Cardiovascular Division, Department of Medicine, Brigham and Women's Hospital, Harvard Medical School, Boston, Massachusetts, USA.
J Cardiovasc Electrophysiol. 2010 Nov;21(11):1293-5. doi: 10.1111/j.1540-8167.2010.01856.x.

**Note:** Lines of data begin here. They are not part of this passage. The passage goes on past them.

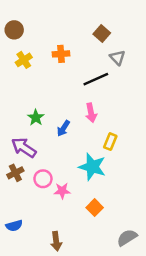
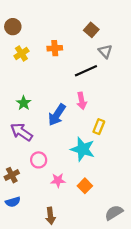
green star: (36, 118) -> (24, 103), moved
blue arrow: (63, 128) -> (57, 115), size x1.5
brown cross: (15, 173) -> (12, 175), moved
pink star: (62, 191) -> (58, 180), moved

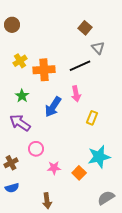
orange cross: (55, 48) -> (44, 70), moved, size x1.5
yellow cross: (21, 54) -> (20, 61), moved
cyan star: (83, 149) -> (99, 157), moved, turned -30

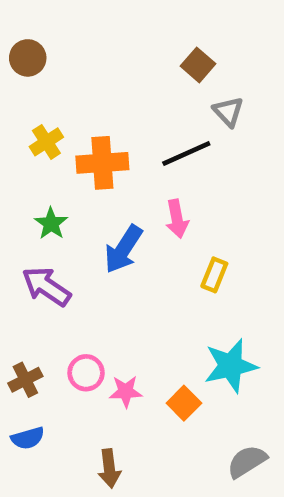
pink circle: (36, 149) -> (86, 373), moved

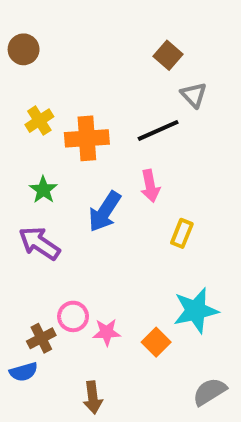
brown cross: (25, 380) -> (41, 338), moved

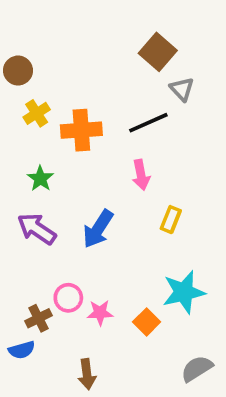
brown circle: (24, 49) -> (18, 71), moved
brown square: (168, 55) -> (158, 52), size x1.4
blue arrow: (105, 212) -> (98, 229), moved

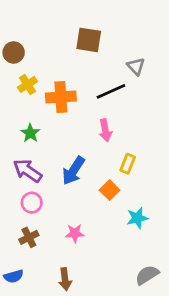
brown square: (158, 52) -> (89, 40), moved, turned -32
cyan star: (184, 292) -> (137, 218), size x0.7
pink circle: (68, 298) -> (32, 203), moved
orange square: (147, 322) -> (110, 190), moved
blue semicircle: (22, 350) -> (14, 276), moved

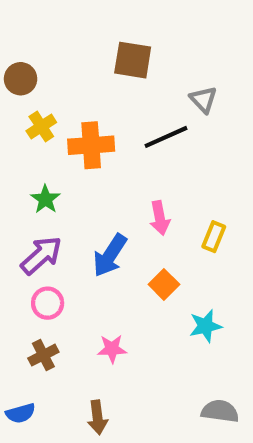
pink arrow: (105, 130) -> (160, 218), moved
yellow rectangle: (128, 164) -> (214, 237), moved
purple arrow: (28, 171) -> (41, 255), turned 104
gray semicircle: (147, 275) -> (220, 411), turned 40

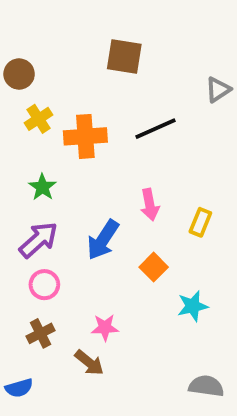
gray triangle: (203, 100) -> (218, 90), moved, turned 40
brown arrow: (97, 417) -> (89, 363), moved, turned -44

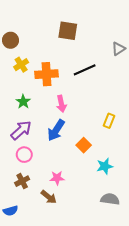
pink arrow: (150, 205) -> (61, 104), moved
gray semicircle: (206, 386) -> (110, 199), moved

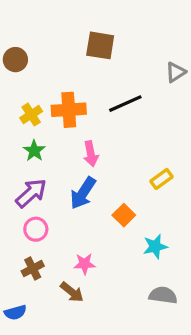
yellow cross: (21, 65) -> (31, 115), moved
yellow rectangle: (109, 121) -> (161, 179), turned 32

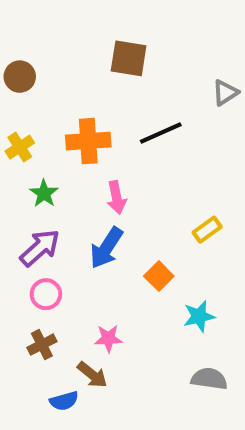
yellow cross: (31, 115) -> (20, 147), moved
blue semicircle: (15, 312) -> (64, 401), moved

Entrainment From Left Ventricular Pacing Lead. Recognizing ventricular tachycardias (VTs) that require epicardial ablation is desirable, but challenging when prior surgery prevents percutaneous epicardial mapping. This patient had cardiomyopathy, prior cardiac surgery, and VT that failed endocardial ablation. Observing that the Bi-V implantable cardioverter defibrillator (ICD), left ventricular (LV) lead was epicardial to the area of infarct scar, it was used to pace during VT. Entrainment with concealed fusion with long stimulus to QRS interval, consistent with an epicardial VT circuit, was observed. Surgical cryoablation targeting the area around the LV lead eliminated VT. Thus pacing maneuvers from permanent epicardial leads can occasionally help identify an epicardial VT origin.
心室内起博导线致夺获。识别需要心外膜消融的室性心动过速(VT)是理想的,但如果先前的手术妨碍了经皮心外膜标测,则具有挑战性。该患者患有心肌病、先前的心脏手术和心内膜消融失败的 VT。观察到 Bi-V 植入式心脏复律除颤器(ICD)的左心室(LV)导线在心外膜梗死瘢痕区域,在 VT 期间使用该导线起搏。观察到与长刺激至 QRS 间期的隐匿融合夺获,与心外膜 VT 回路一致。针对 LV 导线周围区域的冷冻消融手术消除了 VT。因此,永久性心外膜导线的起搏操作偶尔可以帮助确定心外膜 VT 的起源。